Please repeat, from the entries that follow, the lines from the one containing "Mann, der nicht sterben konnte" through the one containing "Von unseren Kunden" exactly, adding nothing.

### Records shown ###

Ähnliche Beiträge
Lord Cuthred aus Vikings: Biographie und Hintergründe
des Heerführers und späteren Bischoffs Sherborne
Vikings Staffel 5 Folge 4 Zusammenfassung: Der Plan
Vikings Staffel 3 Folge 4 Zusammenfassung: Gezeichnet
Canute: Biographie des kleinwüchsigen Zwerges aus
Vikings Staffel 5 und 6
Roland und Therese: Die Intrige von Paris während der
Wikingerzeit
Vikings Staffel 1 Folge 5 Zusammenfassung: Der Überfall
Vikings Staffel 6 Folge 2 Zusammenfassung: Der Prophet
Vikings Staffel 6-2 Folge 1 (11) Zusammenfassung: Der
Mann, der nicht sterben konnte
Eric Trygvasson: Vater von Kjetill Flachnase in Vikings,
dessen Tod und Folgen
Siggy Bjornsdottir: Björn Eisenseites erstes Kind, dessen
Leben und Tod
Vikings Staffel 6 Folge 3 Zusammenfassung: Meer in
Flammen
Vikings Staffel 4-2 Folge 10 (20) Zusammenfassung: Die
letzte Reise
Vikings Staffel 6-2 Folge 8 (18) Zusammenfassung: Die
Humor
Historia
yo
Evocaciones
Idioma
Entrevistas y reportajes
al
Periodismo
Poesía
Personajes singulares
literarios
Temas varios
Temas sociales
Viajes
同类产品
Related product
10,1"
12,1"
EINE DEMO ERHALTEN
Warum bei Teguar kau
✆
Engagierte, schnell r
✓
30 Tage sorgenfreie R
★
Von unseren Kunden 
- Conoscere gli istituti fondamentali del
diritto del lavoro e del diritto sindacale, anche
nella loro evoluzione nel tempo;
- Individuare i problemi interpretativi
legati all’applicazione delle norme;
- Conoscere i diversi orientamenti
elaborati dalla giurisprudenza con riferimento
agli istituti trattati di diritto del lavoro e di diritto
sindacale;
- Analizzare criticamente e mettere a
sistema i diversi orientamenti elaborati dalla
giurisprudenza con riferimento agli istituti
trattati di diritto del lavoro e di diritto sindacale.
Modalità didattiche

###
### Records shown ###

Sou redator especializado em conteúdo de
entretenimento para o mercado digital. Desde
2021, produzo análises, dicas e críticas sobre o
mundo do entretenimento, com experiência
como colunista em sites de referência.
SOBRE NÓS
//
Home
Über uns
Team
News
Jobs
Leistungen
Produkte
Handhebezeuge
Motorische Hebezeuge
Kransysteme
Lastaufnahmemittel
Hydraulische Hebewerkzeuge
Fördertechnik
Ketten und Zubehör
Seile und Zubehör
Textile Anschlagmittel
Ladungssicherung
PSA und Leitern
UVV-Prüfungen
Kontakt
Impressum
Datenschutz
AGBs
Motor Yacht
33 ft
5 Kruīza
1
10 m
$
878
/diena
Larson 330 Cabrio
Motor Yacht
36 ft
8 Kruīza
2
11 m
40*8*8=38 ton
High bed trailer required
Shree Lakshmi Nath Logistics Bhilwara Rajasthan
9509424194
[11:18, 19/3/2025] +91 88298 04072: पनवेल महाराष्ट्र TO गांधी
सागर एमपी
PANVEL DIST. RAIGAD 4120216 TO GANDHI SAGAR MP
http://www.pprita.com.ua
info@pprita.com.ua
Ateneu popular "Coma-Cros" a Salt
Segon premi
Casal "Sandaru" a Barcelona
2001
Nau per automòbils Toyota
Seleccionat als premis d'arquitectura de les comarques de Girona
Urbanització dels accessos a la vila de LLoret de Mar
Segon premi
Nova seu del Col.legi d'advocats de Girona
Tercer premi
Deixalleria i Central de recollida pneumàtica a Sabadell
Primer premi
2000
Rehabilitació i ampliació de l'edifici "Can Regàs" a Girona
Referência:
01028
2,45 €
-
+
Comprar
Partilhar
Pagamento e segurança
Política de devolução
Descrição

###

**Answer for the task**
Mann, der nicht sterben konnte
Eric Trygvasson: Vater von Kjetill Flachnase in Vikings,
dessen Tod und Folgen
Siggy Bjornsdottir: Björn Eisenseites erstes Kind, dessen
Leben und Tod
Vikings Staffel 6 Folge 3 Zusammenfassung: Meer in
Flammen
Vikings Staffel 4-2 Folge 10 (20) Zusammenfassung: Die
letzte Reise
Vikings Staffel 6-2 Folge 8 (18) Zusammenfassung: Die
Humor
Historia
yo
Evocaciones
Idioma
Entrevistas y reportajes
al
Periodismo
Poesía
Personajes singulares
literarios
Temas varios
Temas sociales
Viajes
同类产品
Related product
10,1"
12,1"
EINE DEMO ERHALTEN
Warum bei Teguar kau
✆
Engagierte, schnell r
✓
30 Tage sorgenfreie R
★
Von unseren Kunden 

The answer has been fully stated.